**WHAT YOU WILL DO:** Which lines of the entries below run from the one holding "روایات رسیده از خلفاء خداوند (واحد و متواتر)" to the one holding "وجود مهدی و ویژگی‌های او", inclusive? Set down exactly those lines and no others.

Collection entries
>>>
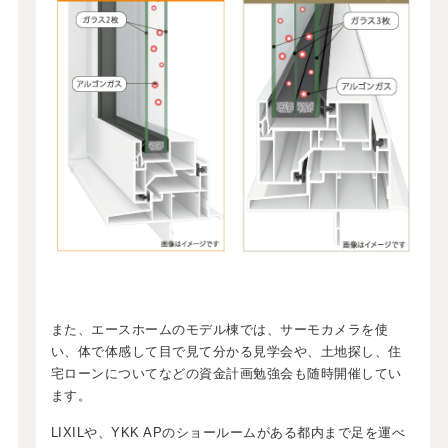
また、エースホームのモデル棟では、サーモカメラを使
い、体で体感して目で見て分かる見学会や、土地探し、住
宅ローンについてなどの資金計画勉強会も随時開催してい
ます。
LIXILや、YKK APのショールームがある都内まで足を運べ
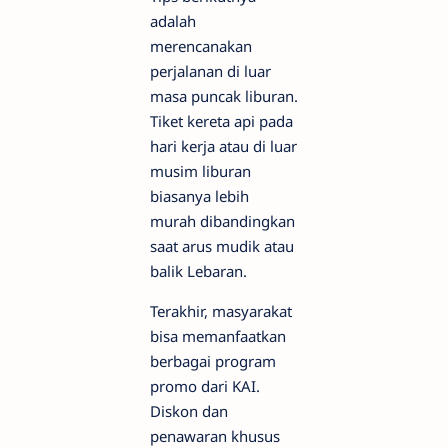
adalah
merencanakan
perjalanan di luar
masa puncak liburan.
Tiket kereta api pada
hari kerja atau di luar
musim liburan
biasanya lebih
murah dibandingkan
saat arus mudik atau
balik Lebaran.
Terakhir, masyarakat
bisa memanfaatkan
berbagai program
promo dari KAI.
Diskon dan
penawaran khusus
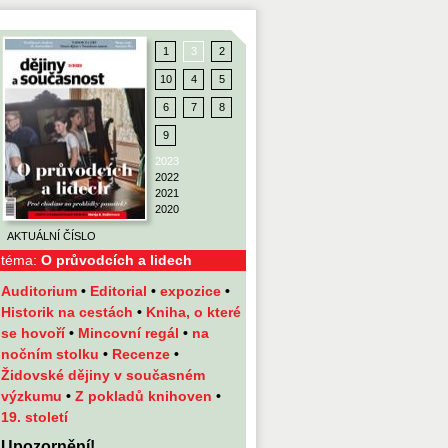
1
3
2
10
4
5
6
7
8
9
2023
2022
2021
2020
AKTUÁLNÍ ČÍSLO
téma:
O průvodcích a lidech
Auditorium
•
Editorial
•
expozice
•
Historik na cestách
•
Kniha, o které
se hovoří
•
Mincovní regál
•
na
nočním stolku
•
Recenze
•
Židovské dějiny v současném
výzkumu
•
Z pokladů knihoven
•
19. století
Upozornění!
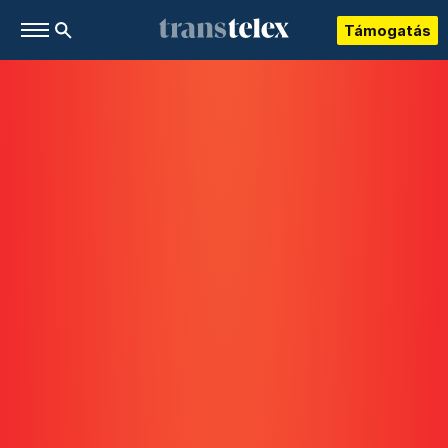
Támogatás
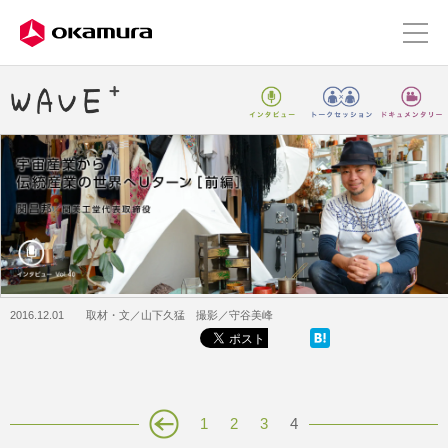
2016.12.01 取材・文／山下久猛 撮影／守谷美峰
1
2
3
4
<<<
>>>
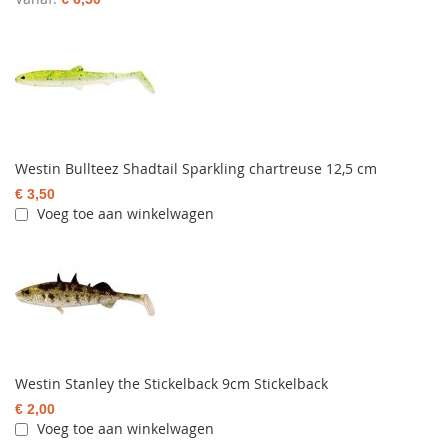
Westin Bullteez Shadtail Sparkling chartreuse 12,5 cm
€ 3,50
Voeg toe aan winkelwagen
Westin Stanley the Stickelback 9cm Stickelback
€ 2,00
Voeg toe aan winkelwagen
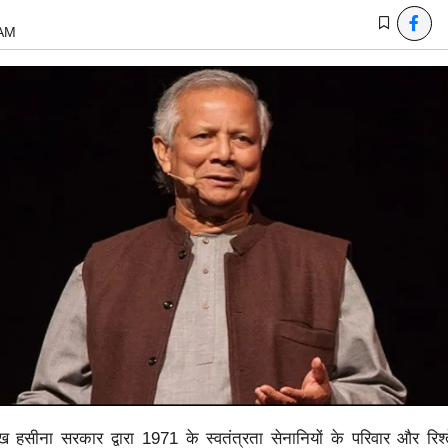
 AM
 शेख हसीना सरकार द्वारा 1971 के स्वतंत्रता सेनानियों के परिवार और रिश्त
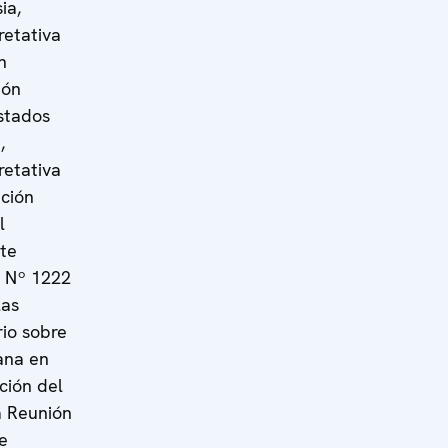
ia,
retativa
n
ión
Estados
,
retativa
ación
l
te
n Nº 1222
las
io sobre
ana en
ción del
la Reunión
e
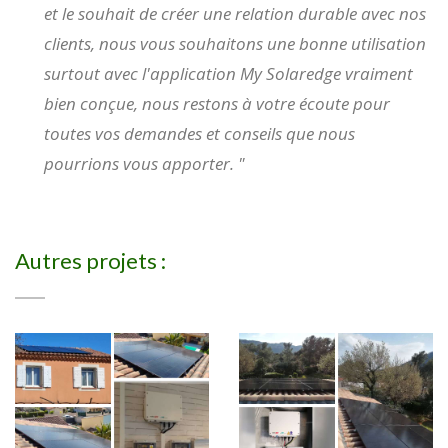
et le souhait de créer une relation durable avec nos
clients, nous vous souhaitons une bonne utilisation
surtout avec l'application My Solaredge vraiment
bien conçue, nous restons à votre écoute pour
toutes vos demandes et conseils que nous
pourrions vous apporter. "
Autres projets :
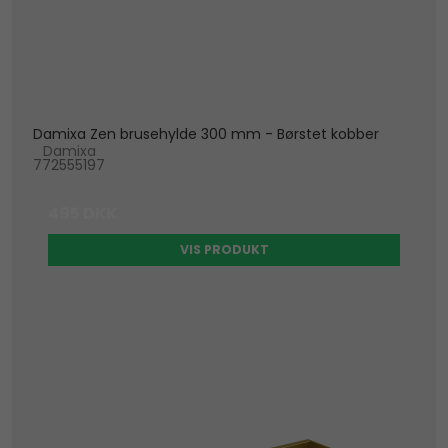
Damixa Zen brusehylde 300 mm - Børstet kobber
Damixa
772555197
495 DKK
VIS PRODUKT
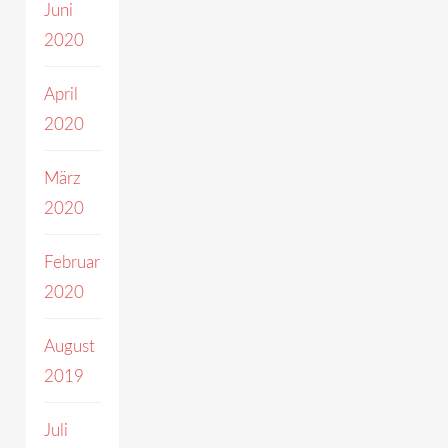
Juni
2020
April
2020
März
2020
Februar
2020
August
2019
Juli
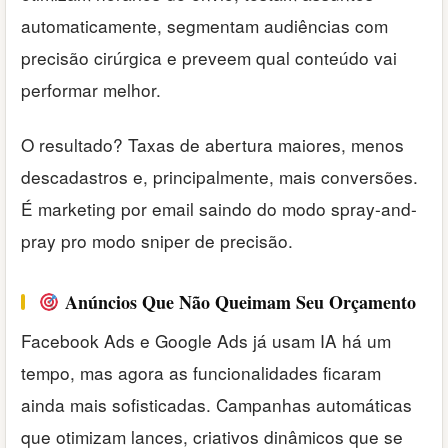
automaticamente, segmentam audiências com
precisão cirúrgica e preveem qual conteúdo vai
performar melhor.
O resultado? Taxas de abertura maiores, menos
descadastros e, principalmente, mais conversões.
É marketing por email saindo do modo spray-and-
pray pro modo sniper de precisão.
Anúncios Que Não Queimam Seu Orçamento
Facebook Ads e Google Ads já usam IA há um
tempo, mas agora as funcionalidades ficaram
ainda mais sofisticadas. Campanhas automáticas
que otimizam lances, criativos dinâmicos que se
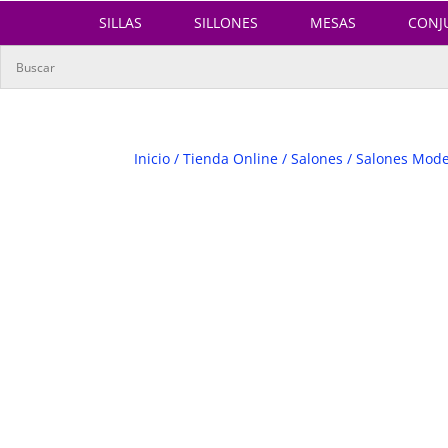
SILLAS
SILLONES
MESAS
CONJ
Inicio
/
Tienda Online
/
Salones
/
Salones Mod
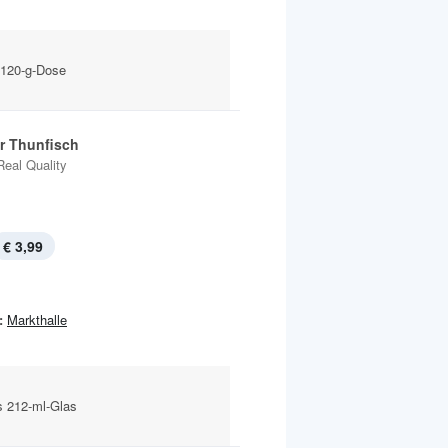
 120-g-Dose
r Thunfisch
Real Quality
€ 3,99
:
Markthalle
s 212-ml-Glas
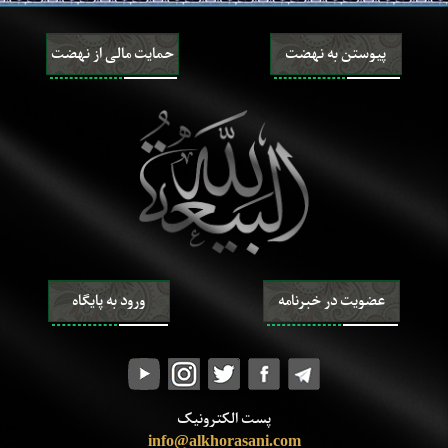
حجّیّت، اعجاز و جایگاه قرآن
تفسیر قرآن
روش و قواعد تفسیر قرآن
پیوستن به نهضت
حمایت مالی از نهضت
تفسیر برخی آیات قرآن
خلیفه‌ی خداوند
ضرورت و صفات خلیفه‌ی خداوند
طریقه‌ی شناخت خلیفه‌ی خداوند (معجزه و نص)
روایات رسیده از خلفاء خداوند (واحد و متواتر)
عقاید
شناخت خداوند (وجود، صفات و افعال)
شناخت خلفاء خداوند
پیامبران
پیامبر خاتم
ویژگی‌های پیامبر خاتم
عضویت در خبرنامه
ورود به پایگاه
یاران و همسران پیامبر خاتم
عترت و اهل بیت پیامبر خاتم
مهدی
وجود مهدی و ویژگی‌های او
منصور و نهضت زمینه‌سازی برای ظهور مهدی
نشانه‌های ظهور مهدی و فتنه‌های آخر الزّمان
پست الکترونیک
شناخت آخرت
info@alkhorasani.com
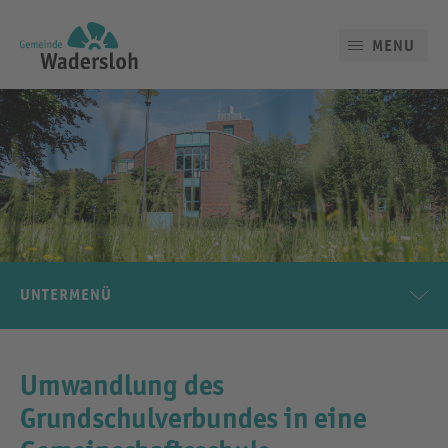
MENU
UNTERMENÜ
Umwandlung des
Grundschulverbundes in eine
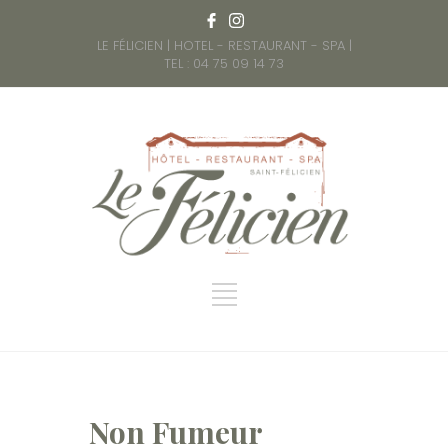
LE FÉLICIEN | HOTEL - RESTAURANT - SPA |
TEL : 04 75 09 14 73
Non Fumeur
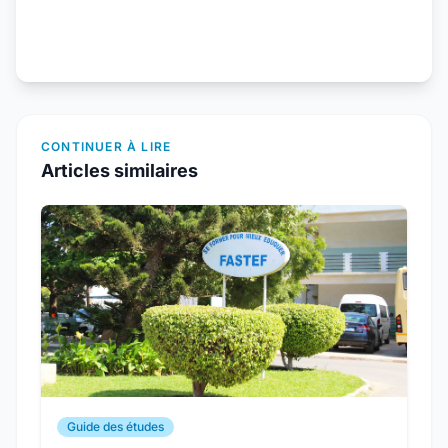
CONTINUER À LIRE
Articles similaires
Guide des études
<<<
**EXERCISE ANSWER:**
روایات رسیده از خلفاء خداوند (واحد و متواتر)
عقاید
شناخت خداوند (وجود، صفات و افعال)
شناخت خلفاء خداوند
پیامبران
پیامبر خاتم
ویژگی‌های پیامبر خاتم
عضویت در خبرنامه
ورود به پایگاه
یاران و همسران پیامبر خاتم
عترت و اهل بیت پیامبر خاتم
مهدی
وجود مهدی و ویژگی‌های او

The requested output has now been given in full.